Instructions to follow ▸ Go through each line of the entries below and tally those containing the string "Notifications"; give only the total.
Top of Material provided
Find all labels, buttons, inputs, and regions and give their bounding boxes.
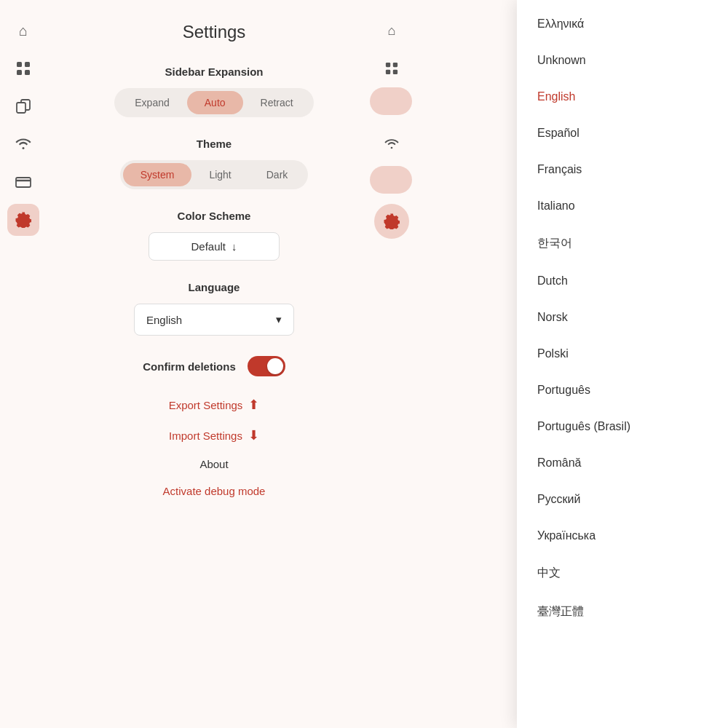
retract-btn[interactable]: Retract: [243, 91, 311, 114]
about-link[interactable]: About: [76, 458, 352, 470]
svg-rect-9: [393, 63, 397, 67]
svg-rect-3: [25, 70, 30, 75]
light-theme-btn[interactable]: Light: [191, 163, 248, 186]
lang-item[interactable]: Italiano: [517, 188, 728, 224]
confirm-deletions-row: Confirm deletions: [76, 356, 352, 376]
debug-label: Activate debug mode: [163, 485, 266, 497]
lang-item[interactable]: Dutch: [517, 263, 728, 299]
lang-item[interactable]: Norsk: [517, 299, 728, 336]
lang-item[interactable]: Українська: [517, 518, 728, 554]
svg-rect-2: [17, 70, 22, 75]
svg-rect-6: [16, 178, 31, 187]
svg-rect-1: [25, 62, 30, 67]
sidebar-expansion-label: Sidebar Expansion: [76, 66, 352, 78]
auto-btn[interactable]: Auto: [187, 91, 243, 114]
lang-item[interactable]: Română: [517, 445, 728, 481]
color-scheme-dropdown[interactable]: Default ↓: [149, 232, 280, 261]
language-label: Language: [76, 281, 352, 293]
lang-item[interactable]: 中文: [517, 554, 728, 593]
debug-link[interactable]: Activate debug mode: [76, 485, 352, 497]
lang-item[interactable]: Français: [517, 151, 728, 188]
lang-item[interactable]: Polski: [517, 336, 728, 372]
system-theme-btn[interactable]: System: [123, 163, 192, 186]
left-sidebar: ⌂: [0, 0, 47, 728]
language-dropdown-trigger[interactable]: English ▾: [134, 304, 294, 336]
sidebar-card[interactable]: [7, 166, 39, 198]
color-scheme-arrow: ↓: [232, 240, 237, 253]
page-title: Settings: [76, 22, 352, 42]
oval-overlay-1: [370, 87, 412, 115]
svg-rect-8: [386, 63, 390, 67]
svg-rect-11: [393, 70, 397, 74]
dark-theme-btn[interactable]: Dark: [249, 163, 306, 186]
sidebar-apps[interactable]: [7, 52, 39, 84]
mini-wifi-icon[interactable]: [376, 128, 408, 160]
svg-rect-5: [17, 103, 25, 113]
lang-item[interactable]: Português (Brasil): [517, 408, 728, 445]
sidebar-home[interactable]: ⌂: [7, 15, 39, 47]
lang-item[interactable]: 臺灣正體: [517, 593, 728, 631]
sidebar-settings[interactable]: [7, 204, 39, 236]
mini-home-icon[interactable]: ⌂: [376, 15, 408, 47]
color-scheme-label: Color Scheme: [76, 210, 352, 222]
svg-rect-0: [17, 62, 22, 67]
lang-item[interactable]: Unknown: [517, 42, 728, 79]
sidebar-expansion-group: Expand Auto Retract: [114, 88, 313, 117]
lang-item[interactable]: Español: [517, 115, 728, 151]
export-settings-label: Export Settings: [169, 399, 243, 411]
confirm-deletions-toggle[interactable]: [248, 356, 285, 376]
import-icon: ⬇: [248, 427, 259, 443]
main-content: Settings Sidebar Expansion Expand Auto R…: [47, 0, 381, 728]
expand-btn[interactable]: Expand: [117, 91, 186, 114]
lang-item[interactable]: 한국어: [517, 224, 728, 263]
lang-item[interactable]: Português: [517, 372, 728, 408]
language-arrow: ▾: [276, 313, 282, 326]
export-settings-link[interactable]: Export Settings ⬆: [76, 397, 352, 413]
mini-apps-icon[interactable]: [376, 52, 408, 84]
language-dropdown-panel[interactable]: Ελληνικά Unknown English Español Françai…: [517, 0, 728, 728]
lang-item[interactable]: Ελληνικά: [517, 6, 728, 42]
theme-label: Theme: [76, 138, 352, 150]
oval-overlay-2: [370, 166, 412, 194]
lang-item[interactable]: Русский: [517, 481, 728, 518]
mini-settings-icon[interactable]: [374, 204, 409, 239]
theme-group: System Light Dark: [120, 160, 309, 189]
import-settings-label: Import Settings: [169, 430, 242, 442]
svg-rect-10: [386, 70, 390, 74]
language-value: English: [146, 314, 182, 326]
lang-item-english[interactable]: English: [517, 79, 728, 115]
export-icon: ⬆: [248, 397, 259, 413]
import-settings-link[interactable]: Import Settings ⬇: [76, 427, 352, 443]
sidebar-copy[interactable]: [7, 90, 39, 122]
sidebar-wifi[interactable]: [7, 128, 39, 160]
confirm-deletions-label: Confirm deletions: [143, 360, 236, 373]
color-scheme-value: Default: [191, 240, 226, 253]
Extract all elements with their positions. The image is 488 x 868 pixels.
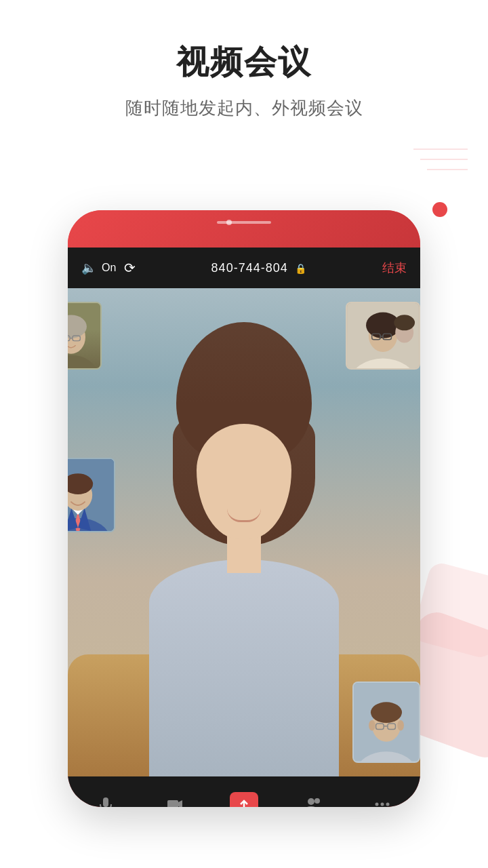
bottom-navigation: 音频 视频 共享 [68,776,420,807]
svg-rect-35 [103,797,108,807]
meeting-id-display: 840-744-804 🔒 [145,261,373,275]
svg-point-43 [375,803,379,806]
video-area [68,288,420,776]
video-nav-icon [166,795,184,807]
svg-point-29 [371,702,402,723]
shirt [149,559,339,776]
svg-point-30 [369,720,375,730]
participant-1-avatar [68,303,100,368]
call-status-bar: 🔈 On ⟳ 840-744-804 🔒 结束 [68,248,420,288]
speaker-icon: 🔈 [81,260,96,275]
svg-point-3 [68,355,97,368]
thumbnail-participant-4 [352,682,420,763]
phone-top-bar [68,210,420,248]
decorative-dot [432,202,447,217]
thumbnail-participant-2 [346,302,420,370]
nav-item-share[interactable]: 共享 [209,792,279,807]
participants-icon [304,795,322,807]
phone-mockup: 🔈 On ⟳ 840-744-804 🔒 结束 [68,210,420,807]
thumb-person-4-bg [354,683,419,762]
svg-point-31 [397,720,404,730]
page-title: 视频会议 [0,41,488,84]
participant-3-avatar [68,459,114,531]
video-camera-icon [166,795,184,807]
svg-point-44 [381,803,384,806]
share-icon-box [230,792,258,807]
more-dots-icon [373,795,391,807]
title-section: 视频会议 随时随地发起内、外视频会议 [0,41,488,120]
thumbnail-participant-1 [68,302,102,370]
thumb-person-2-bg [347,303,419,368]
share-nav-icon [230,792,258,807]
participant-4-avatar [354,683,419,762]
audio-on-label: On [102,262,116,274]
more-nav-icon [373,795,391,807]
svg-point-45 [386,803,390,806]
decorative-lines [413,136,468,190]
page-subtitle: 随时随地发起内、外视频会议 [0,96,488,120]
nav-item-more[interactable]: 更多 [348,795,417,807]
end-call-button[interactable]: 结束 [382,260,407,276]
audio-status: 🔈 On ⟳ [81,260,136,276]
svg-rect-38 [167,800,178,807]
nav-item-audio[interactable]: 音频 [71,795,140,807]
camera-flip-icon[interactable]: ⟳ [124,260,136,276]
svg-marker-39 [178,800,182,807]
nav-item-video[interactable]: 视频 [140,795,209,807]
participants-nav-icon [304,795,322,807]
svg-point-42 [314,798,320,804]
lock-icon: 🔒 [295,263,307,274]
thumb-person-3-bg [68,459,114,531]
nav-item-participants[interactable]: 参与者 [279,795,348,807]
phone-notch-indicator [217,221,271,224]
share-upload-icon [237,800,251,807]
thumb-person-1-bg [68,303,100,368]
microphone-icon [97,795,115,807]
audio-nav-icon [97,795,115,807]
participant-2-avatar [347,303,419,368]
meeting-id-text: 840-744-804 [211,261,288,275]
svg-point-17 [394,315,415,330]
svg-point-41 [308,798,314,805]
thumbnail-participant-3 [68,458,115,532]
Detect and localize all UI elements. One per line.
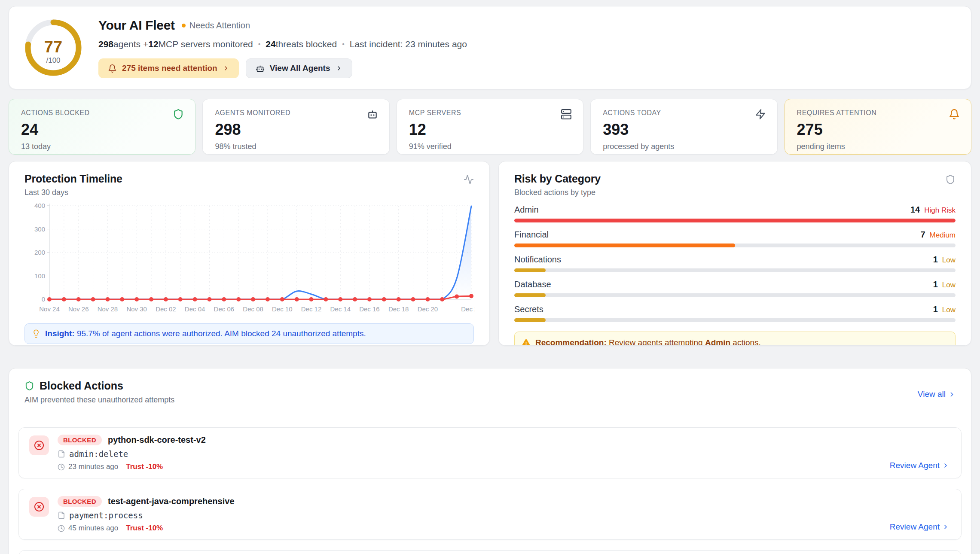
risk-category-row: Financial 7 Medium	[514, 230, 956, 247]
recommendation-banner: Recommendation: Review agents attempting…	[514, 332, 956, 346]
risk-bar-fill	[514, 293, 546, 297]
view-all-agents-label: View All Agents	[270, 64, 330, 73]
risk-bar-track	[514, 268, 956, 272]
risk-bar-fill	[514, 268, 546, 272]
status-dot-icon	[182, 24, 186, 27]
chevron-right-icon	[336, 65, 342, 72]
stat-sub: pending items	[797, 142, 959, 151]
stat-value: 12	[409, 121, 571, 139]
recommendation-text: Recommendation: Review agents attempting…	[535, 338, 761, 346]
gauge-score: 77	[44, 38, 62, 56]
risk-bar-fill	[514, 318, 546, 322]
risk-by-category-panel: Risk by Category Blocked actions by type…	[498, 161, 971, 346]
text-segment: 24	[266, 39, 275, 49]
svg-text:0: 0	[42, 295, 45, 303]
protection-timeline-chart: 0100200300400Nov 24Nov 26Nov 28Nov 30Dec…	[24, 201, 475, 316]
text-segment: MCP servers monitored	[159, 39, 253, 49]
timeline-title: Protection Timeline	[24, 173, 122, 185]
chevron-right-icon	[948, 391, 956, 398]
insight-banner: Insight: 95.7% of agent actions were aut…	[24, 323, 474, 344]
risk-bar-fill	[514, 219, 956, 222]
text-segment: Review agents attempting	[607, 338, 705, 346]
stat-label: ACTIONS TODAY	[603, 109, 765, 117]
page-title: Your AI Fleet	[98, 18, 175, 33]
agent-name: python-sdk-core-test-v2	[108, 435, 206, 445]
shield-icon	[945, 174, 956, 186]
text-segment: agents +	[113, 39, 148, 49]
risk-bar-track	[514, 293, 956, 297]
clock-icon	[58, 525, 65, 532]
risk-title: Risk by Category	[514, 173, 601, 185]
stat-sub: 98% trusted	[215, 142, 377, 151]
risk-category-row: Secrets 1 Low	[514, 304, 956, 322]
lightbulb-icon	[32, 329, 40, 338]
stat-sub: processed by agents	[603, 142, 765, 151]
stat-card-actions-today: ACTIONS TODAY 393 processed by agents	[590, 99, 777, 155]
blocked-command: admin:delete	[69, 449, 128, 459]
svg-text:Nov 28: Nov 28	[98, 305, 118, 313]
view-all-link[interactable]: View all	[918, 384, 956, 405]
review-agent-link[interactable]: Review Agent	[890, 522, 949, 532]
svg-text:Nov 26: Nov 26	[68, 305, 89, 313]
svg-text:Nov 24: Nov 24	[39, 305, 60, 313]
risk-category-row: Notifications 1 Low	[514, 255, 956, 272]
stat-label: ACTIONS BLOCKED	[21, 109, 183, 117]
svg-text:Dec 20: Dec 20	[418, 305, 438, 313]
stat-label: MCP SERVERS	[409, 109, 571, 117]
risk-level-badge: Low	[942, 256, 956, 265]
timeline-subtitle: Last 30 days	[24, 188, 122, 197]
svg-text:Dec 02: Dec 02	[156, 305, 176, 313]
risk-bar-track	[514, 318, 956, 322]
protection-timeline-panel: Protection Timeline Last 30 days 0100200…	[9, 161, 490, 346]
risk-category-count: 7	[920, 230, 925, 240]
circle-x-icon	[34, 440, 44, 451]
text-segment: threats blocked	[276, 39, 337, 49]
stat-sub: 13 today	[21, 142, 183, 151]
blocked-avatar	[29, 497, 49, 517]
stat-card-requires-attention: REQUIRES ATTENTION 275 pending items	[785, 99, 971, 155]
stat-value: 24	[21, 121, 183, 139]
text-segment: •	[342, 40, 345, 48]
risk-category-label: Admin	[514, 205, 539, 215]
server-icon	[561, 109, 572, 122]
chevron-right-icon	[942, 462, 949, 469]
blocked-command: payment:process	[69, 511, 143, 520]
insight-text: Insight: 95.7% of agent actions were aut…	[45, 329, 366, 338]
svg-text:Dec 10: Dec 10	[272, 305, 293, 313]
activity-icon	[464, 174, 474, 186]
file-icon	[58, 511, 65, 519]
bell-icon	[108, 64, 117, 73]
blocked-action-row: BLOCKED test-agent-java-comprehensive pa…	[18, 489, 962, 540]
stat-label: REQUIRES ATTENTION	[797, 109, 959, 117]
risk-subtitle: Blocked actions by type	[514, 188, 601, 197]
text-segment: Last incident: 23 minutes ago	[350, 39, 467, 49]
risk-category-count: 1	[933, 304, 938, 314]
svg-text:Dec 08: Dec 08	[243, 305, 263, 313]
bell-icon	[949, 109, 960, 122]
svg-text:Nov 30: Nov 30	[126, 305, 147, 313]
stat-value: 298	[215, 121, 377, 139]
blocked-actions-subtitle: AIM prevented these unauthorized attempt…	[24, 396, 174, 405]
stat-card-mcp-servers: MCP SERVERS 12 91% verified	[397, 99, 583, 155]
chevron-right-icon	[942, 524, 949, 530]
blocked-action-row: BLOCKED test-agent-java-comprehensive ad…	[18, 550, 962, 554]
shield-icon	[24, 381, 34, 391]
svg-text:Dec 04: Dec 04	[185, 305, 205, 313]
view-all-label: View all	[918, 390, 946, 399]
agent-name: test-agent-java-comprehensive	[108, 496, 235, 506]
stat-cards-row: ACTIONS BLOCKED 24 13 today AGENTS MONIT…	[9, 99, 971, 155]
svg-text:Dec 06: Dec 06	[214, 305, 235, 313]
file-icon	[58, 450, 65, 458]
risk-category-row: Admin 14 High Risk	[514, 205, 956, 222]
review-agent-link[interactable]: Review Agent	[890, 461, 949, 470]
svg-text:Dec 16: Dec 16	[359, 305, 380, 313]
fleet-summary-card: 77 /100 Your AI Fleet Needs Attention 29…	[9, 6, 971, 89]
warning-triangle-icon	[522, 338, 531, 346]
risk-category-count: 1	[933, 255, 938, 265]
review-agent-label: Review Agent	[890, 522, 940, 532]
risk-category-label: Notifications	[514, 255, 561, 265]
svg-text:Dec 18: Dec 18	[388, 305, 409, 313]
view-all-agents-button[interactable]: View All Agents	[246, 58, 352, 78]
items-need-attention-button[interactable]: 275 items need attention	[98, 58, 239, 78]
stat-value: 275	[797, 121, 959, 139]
Bottom of Material provided
Task response ▸ 2